| Exercise instructions |
All entries below must be given again exactly as they stand.
--- Extracted entries ---
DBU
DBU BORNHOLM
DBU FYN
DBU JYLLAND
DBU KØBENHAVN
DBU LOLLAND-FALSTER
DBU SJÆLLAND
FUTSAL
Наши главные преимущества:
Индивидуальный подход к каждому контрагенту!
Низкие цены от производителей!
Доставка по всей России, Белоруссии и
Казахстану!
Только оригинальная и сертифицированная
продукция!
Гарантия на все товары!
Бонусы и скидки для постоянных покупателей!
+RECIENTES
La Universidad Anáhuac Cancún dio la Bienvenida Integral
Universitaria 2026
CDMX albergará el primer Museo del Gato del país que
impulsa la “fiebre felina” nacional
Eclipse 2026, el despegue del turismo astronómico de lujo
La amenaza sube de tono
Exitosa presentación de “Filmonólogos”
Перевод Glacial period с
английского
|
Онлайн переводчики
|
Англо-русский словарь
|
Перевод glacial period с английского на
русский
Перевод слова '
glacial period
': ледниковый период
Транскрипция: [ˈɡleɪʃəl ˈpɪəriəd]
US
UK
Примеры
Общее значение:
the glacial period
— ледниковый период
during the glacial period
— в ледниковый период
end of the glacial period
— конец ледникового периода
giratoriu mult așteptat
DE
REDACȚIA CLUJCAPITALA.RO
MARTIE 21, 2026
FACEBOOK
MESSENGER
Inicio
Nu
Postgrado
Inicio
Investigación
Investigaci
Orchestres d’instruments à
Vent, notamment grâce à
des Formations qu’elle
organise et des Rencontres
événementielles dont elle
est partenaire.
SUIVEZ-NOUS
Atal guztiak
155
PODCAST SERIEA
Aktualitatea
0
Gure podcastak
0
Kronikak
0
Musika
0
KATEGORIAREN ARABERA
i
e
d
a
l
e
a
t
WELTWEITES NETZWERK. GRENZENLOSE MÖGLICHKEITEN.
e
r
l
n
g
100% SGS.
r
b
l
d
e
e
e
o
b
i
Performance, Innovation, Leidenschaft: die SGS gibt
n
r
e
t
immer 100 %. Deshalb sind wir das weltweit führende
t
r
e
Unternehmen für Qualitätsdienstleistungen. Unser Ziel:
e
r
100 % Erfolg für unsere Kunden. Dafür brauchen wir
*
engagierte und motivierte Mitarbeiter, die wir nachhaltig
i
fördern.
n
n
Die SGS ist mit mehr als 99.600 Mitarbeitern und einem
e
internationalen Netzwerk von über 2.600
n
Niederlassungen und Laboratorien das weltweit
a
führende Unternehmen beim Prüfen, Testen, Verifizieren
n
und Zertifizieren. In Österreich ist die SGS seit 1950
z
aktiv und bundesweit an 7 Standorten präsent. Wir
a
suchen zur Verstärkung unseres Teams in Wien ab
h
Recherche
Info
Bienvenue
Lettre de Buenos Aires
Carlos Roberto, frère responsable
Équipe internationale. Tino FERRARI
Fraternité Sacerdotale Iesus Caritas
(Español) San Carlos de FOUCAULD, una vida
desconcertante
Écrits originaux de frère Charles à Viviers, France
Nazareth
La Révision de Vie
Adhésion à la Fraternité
---
| Task result |
DBU
DBU BORNHOLM
DBU FYN
DBU JYLLAND
DBU KØBENHAVN
DBU LOLLAND-FALSTER
DBU SJÆLLAND
FUTSAL
Наши главные преимущества:
Индивидуальный подход к каждому контрагенту!
Низкие цены от производителей!
Доставка по всей России, Белоруссии и
Казахстану!
Только оригинальная и сертифицированная
продукция!
Гарантия на все товары!
Бонусы и скидки для постоянных покупателей!
+RECIENTES
La Universidad Anáhuac Cancún dio la Bienvenida Integral
Universitaria 2026
CDMX albergará el primer Museo del Gato del país que
impulsa la “fiebre felina” nacional
Eclipse 2026, el despegue del turismo astronómico de lujo
La amenaza sube de tono
Exitosa presentación de “Filmonólogos”
Перевод Glacial period с
английского
|
Онлайн переводчики
|
Англо-русский словарь
|
Перевод glacial period с английского на
русский
Перевод слова '
glacial period
': ледниковый период
Транскрипция: [ˈɡleɪʃəl ˈpɪəriəd]
US
UK
Примеры
Общее значение:
the glacial period
— ледниковый период
during the glacial period
— в ледниковый период
end of the glacial period
— конец ледникового периода
giratoriu mult așteptat
DE
REDACȚIA CLUJCAPITALA.RO
MARTIE 21, 2026
FACEBOOK
MESSENGER
Inicio
Nu
Postgrado
Inicio
Investigación
Investigaci
Orchestres d’instruments à
Vent, notamment grâce à
des Formations qu’elle
organise et des Rencontres
événementielles dont elle
est partenaire.
SUIVEZ-NOUS
Atal guztiak
155
PODCAST SERIEA
Aktualitatea
0
Gure podcastak
0
Kronikak
0
Musika
0
KATEGORIAREN ARABERA
i
e
d
a
l
e
a
t
WELTWEITES NETZWERK. GRENZENLOSE MÖGLICHKEITEN.
e
r
l
n
g
100% SGS.
r
b
l
d
e
e
e
o
b
i
Performance, Innovation, Leidenschaft: die SGS gibt
n
r
e
t
immer 100 %. Deshalb sind wir das weltweit führende
t
r
e
Unternehmen für Qualitätsdienstleistungen. Unser Ziel:
e
r
100 % Erfolg für unsere Kunden. Dafür brauchen wir
*
engagierte und motivierte Mitarbeiter, die wir nachhaltig
i
fördern.
n
n
Die SGS ist mit mehr als 99.600 Mitarbeitern und einem
e
internationalen Netzwerk von über 2.600
n
Niederlassungen und Laboratorien das weltweit
a
führende Unternehmen beim Prüfen, Testen, Verifizieren
n
und Zertifizieren. In Österreich ist die SGS seit 1950
z
aktiv und bundesweit an 7 Standorten präsent. Wir
a
suchen zur Verstärkung unseres Teams in Wien ab
h
Recherche
Info
Bienvenue
Lettre de Buenos Aires
Carlos Roberto, frère responsable
Équipe internationale. Tino FERRARI
Fraternité Sacerdotale Iesus Caritas
(Español) San Carlos de FOUCAULD, una vida
desconcertante
Écrits originaux de frère Charles à Viviers, France
Nazareth
La Révision de Vie
Adhésion à la Fraternité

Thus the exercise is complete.